14 April 2012

Why the Titanic is being remembered far from the sea

Commander Edward Smith’s statue in Beacon Park, Lichfield … as far from the sea as you can get in England (Photograph: Patrick Comerford)

Patrick Comerford

The 100th anniversary of the sinking of the Titanic tonight (14/15 April 2012) is being marked in Belfast, Cobh, Southampton and across the world in a blaze of publicity. But, why of all places, is this anniversary being marked with a spectacular range of commemorations in Lichfield – a cathedral city that is as far from the sea as you can get in England?

These commemorative events have been organised by the Lichfield Titanic Commemoration Group, with the support of Lichfield District Council, Lichfield City Council, Lichfield Cathedral, and local community, arts and educational groups.
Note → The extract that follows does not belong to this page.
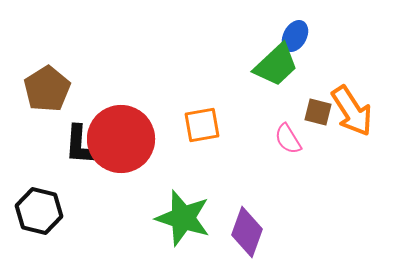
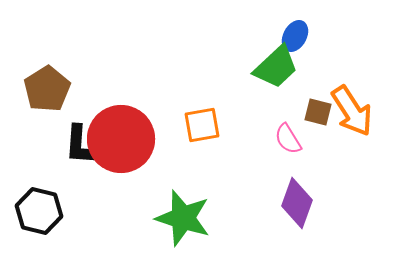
green trapezoid: moved 2 px down
purple diamond: moved 50 px right, 29 px up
The events include a “First Class Dinner and Dance on board the Titanic” last night [Friday] at Swinfen Hall Hotel. This promised to be an evening of “luxury and opulence,” with a five-course meal, and the sounds of the Edwardian era, the chink of fine china and crystal, delicious food and sparkling conversation with the captain, and a chance to win official Titanic cutlery, kindly donated by Arthur Price Ltd, as part of a charity raffle.

On Tuesday night, the third class passengers in steerage on the Titanic were recalled in Netherstowe School Hall. The third class passengers on the Titanic had to make their own entertainment, and Tuesday night’s entertainment was billed as an evening of lively song and dance, with “Titanic ales on sale.”

Earlier, on Tuesday afternoon [10 April], the story of a controversial statue of the captain of the Titanic in heart of Lichfield was told in a costumed drama in the Lichfield Heritage Centre, and the story of the fatal night, through the eyes of Lady Lucy Duff-Gordon, was told by the History Wardrobe Company on Thursday evening in Lichfield Library.

But why all this fuss?

Mary Hutchinson, of the Lichfield Titanic Commemoration Group, points out that “Lichfield is the proud home of a statue of Captain Smith.”

The statue of Commander Edward stands in the Museum Gardens in Beacon Park, Lichfield. Commander Smith was from Hanley near Stoke-on-Trent in north-west Staffordshire, about as far away in Staffordshire from Lichfield s one can imagine. But when his widow commissioned a memorial statue for him two years after the sinking of the Titanic, it is said that Stoke-on-Trent and no other town was willing to accept it.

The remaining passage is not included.